Há uma enorme diferença na origem dos produtos. O Java quanto o Solaris são produtos desenvolvidos pela própria Sun enquanto o StarOffice/OpenOffice.org foi comprado de outra empresa. Seria esta a diferença? Será que a Sun considera os seus próprios produtos mais dignos de proteção que aqueles adquiridos de terceiros? Aparentemente, a resposta a esta pergunta é: sim.

No evento realizado em 1 de Fevereiro, o próprio Scott McNeally disse não acreditar que uma empresa não deve proteger sua propriedade intelectual. Neste mesmo evento foi dito que a Sun não pretende processar programadores de software aberto que utilizem suas patentes. No entanto, a redação dada a licença diz algo um pouco diferente. A CDDL diz claramente que a Sun se compromete a não processar desenvolvedores que utilizem as patentes e o código do OpenSolaris desde que o desenvolvimento seja mantido dentro do próprio OpenSolaris. Esta proteção não é estendida para programadores que incluam código do OpenSolaris em outros produtos. Neste caso, a própria Sun pode processar o desenvolvedor por estar utilizando indevidamente sua propriedade intelectual.
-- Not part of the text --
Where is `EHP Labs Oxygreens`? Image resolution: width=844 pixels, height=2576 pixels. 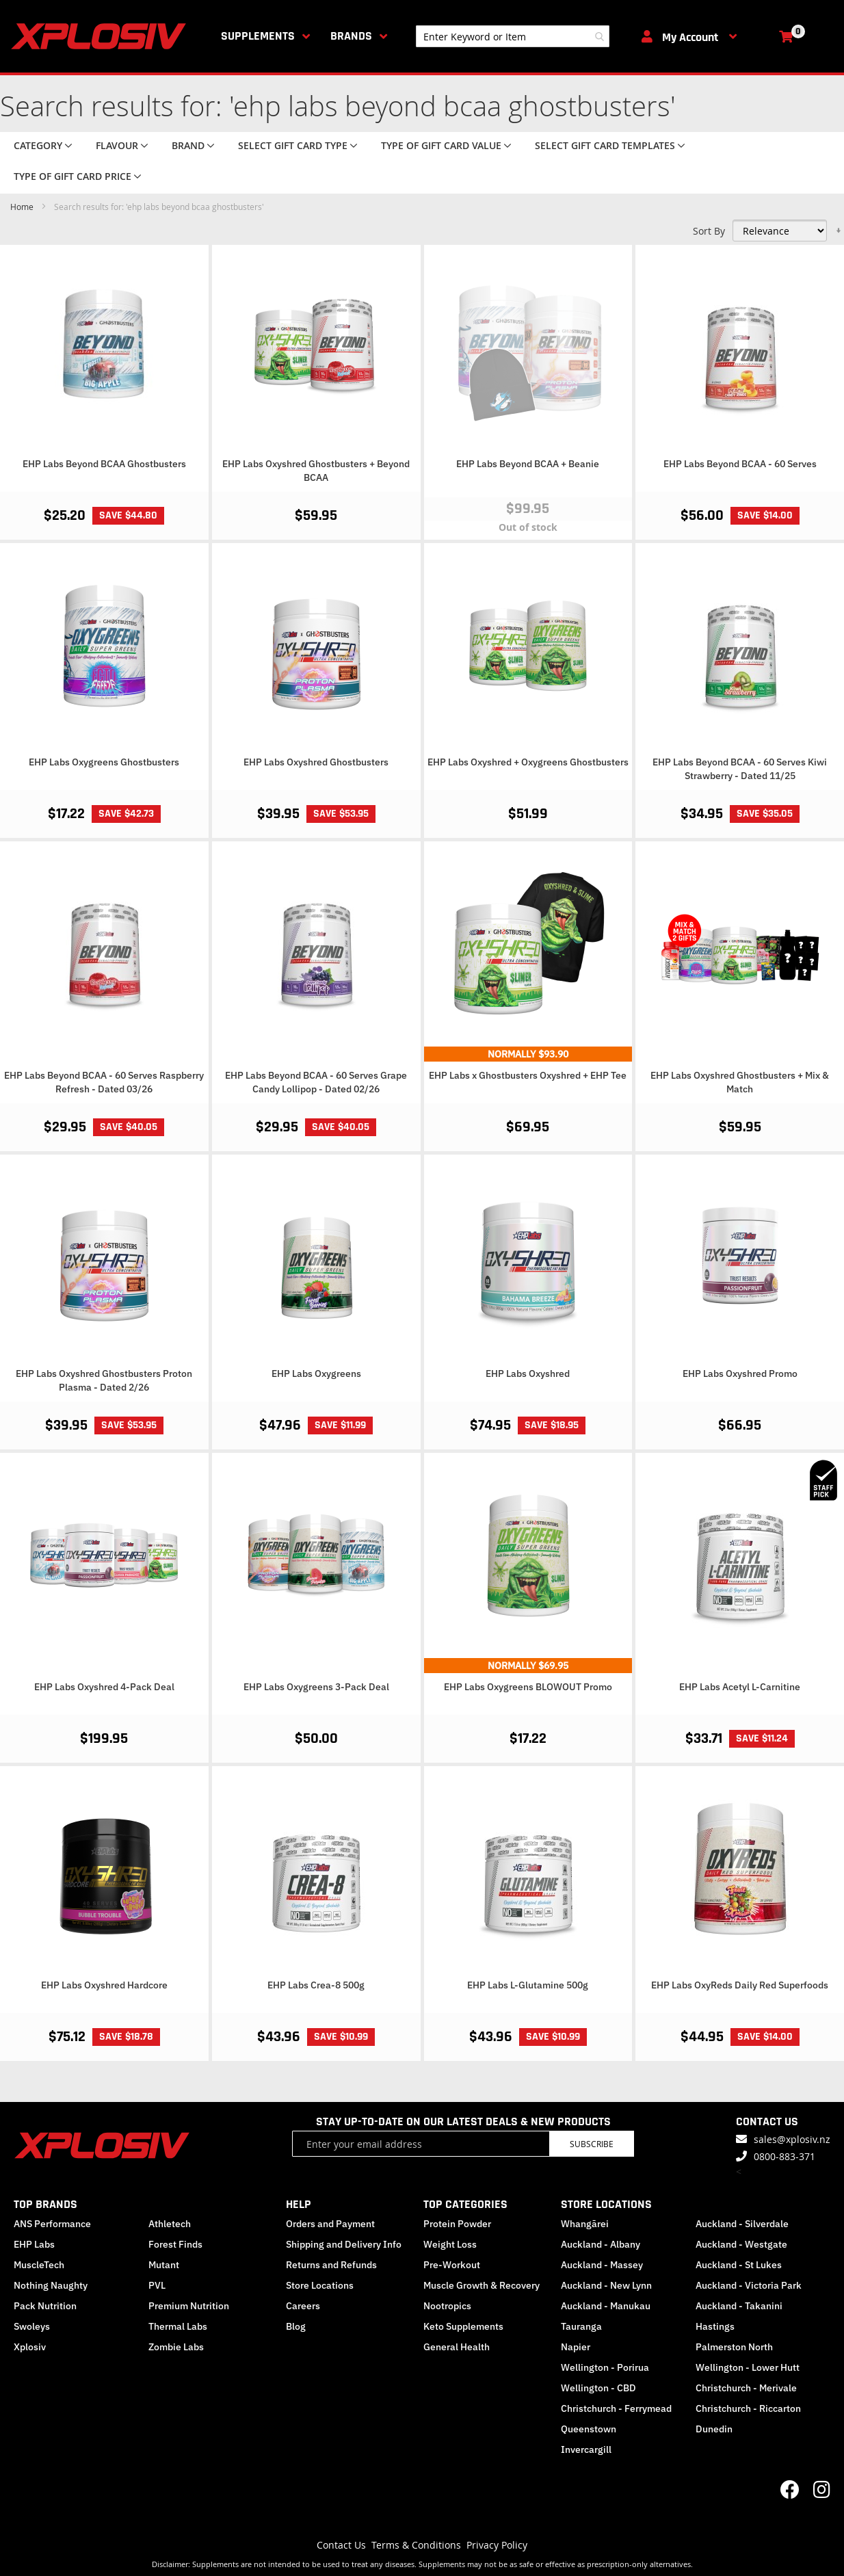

A Sun deve estar esperando que uma comunidade de desenvolva em torno do OpenSolaris. Uma comunidade que seja capaz de fazer com que o produto volte a ter a força que teve um dia. É possível que a Sun também acredite que possa seduzir desenvolvedores Linux para começarem a trabalhar no OpenSolaris diminuindo, assim, a força da comunidade Linux permitindo uma recuperação do Solaris junto às empresas.

Há muitas possibilidades mas só a Sun sabe o que realmente pretende com a abertura do OpenSolaris sob a CDDL. O que fica é apenas a certeza que o comprometimento da Sun com o Software Livre não é tão grande assim. A abertura do Solaris e das 1.600 patentes não nada mais que um golpe de marketing, atraindo a atenção da mídia e fazendo com que a Sun voltasse às páginas dos noticiários.

Afinal, dentro destas 1.600 patentes não há uma única que se refira a parafusos invioláveis.